Gilles Grangier, honnête faiseur du cinéma français de papa, auteur de nombreux films souvent anecdotiques, signe ici l'une de ses plus belles réussites.
"Le sang à la tête" est l'adaptation d'un roman de Georges Simenon ("Le fils Cardinaud"), et Grangier parvient à respecter scrupuleusement l'univers provincial et grisâtre de l'écrivain belge.
Jean Gabin incarne un ancien manutentionnaire du port de La Rochelle, qui à force de travail acharné et d'ambition sans limite, s'est hissé au sommet de l'échelle sociale, au point de co-diriger l'entreprise dont il était simple employé. Toute son existence tourne désormais autour de ses rituels professionnels, excepté le jour du seigneur, qu'il consacre à sa femme et à ses enfants en bas âge.
Mais au cours de l'un de ces sempiternels dimanches confortables et ennuyeux, après la messe et le gigot et avant la promenade ou la séance de cinéma, sa jeune épouse disparaît sans crier gare...
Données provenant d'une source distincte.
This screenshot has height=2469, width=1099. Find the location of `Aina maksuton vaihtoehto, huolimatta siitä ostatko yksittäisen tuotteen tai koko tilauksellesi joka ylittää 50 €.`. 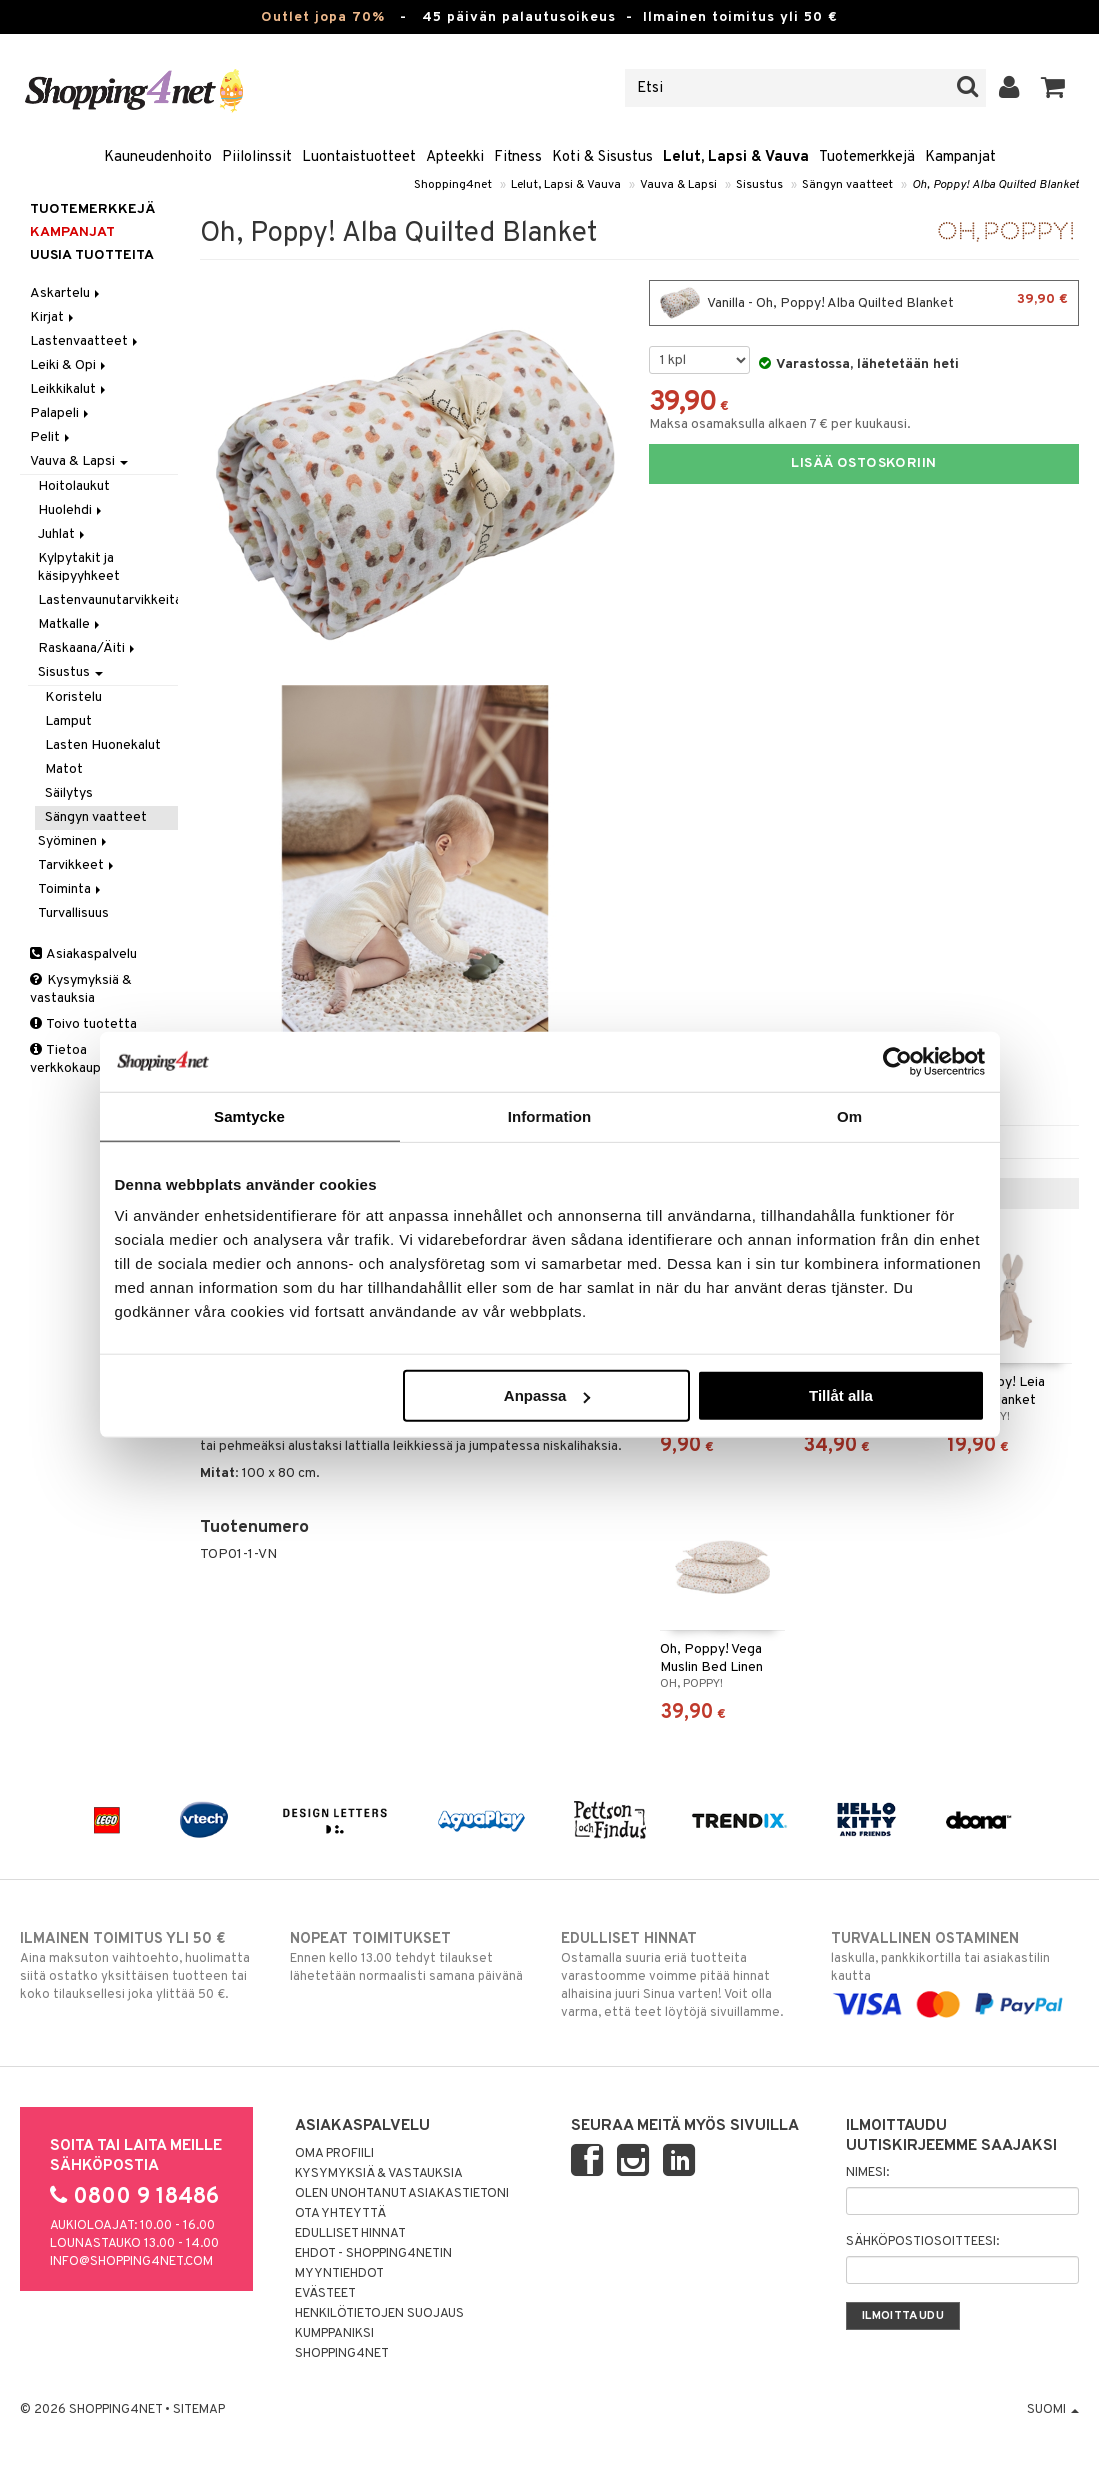

Aina maksuton vaihtoehto, huolimatta siitä ostatko yksittäisen tuotteen tai koko tilauksellesi joka ylittää 50 €. is located at coordinates (144, 1966).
En quelques scènes parfaitement troussées, Grangier installe non seulement le décor (très beaux extérieurs du port de La Rochelle) et les protagonistes, mais aussi une atmosphère proche de Simenon et des rapports complexes entre chaque personnage - notamment les relations pleines d'aigreur qu'entretient Gabin avec son milieu de naissance.
Si le scénario reste assez linéaire, avec un dénouement trop poli pour être honnête, on prend plaisir à voir évoluer ce petit univers provincial, parfaitement dialogué par Michel Audiard, où chacun se démène pour améliorer son sort, avec ses propres armes et en fonction de sa morale personnelle (élastique le plus souvent, voire complètement absente...).
A l'arrivée, un vrai bon film trop méconnu, dans lequel on croise divers seconds rôles emblématiques de cette période, tels que Paul Frankeur, Henri Crémieux, Renée Faure, Florelle, ou encore l'inénarrable Georgette Anys dans la peau de la poissonnière Titine.